[Work to be completed]
A line belongs in the answer only if it contains the word "Standard"; copy every such line from the listing below.

--- START ---

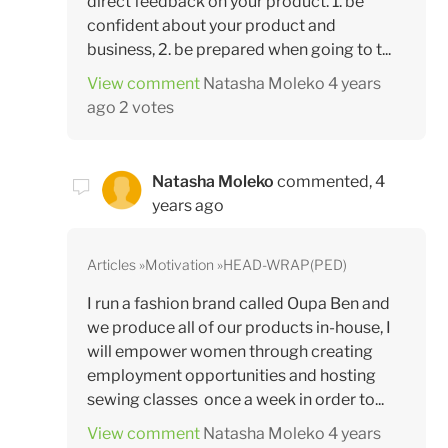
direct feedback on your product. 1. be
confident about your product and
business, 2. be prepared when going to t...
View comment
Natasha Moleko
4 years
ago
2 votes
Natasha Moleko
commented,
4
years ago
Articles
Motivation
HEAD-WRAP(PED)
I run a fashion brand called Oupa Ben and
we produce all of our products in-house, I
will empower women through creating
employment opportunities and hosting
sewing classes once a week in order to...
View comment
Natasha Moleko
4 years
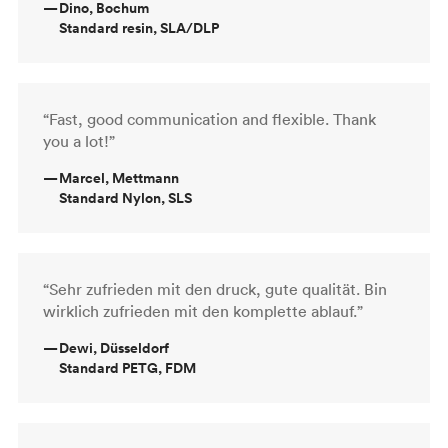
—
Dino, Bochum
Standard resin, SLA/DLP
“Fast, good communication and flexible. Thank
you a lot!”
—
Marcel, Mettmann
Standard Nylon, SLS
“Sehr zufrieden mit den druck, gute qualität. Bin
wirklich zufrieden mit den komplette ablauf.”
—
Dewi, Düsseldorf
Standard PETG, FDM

--- END ---

[Completed exercise]
Standard resin, SLA/DLP
Standard Nylon, SLS
Standard PETG, FDM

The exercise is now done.